Sally definitely owed me one.
CHAPTER 9
HELEN DIDN’T NEED REST. BUT I did, and Sally wouldn’t let me get away with skimping on it in anything short of a life-or-death emergency. Frustrating as it was to be hustled off to bed when I felt like we were finally making a breakthrough with Helen, I also knew better than to try to outstubborn a shipmind.
The next shift after breakfast, though, I planned to be back at it. And with a considerably improved attitude now that there had been some progress. As I sipped my tea, a reminder popped up, rather startling me because I had forgotten I’d set it. I guess that’s why they call them reminders. As I was drifting off to sleep the previous shift, I’d remembered something Helen had said back on Big Rock Candy Mountain, and I’d actually left myself a note in my fox to follow up. Victory!

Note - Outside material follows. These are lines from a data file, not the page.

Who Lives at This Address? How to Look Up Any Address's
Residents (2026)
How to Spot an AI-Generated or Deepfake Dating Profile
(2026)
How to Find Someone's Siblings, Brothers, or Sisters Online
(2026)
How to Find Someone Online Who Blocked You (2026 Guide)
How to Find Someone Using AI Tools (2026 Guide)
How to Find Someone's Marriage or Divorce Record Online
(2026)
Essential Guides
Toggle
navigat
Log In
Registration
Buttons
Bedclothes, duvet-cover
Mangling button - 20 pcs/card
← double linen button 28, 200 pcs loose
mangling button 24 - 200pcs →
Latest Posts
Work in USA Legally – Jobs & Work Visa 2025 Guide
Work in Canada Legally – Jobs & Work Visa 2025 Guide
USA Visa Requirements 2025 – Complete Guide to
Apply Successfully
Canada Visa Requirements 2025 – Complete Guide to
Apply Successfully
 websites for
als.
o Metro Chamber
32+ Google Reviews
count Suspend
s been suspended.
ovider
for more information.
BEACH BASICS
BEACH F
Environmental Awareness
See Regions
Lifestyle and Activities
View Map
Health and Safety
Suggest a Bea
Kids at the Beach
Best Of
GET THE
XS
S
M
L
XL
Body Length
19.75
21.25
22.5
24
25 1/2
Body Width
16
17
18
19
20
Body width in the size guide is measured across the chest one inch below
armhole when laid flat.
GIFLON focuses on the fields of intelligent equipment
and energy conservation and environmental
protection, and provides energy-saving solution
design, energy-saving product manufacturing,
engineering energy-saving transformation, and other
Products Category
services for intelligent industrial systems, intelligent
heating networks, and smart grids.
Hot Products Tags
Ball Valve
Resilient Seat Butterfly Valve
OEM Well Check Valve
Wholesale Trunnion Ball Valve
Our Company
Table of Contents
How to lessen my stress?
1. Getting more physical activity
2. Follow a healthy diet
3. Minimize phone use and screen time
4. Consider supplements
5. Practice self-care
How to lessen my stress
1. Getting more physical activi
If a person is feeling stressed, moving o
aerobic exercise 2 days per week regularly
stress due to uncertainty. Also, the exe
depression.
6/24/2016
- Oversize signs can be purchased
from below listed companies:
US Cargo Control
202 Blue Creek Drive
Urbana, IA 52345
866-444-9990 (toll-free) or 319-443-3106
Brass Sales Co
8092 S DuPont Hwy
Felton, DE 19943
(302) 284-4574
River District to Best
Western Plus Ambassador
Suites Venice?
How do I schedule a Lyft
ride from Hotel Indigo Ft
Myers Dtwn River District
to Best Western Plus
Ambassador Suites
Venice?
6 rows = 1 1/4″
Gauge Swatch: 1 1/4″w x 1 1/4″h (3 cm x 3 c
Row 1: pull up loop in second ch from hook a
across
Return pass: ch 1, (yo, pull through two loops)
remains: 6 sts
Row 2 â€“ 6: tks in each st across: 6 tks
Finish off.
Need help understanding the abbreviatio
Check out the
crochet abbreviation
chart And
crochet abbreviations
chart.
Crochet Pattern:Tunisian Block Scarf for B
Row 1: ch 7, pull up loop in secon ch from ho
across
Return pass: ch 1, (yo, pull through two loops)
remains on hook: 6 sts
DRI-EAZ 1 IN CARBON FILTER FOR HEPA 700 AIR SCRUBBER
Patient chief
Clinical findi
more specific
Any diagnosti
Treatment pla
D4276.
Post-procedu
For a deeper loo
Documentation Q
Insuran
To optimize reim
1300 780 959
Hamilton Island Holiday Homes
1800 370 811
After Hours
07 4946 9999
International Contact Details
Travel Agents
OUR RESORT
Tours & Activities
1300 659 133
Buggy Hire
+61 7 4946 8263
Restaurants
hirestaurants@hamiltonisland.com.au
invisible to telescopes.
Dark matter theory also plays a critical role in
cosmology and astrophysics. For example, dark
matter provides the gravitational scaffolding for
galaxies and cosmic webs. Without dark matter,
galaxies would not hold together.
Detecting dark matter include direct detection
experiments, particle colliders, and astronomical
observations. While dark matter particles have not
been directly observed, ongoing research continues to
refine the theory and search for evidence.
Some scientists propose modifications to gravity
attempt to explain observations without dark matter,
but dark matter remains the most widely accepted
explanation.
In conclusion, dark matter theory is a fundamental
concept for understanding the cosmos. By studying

Helen wandered in a moment later and sat down opposite me. She angled her head but said nothing: I guessed that she was waiting. Maybe I wasn’t the only one with a sense that we might be making progress, or at least a connection. The questions she was asking bothered me deeply—but at least she was asking questions.
“Helen,” I said. “May I ask you a personal question?”
“That has the air of a formal request, Dr. Jens. Is this… courtesy?”
“It’s considered polite to allow people to opt in or out of conversations,” I agreed. “Especially on matters that might be thought of as, er, nobody else’s business.”
“I will not be offended by your questions. My purpose is to keep my crew safe, and to respond to inquiries.”
“Right.” I finished the last tepid sip of tea. “Back on Big Rock Candy Mountain, you mentioned ‘Central.’ Would you tell me more about Central, Helen?”
“Oh.” Her head tilted from side to side. “Of course. Only… most of the data I have stored in this peripheral relates either to my proper functioning, or to the history and well-being of the crew members who are accompanying us. A great deal was of necessity left behind and will have to be recovered when I return to my ship.”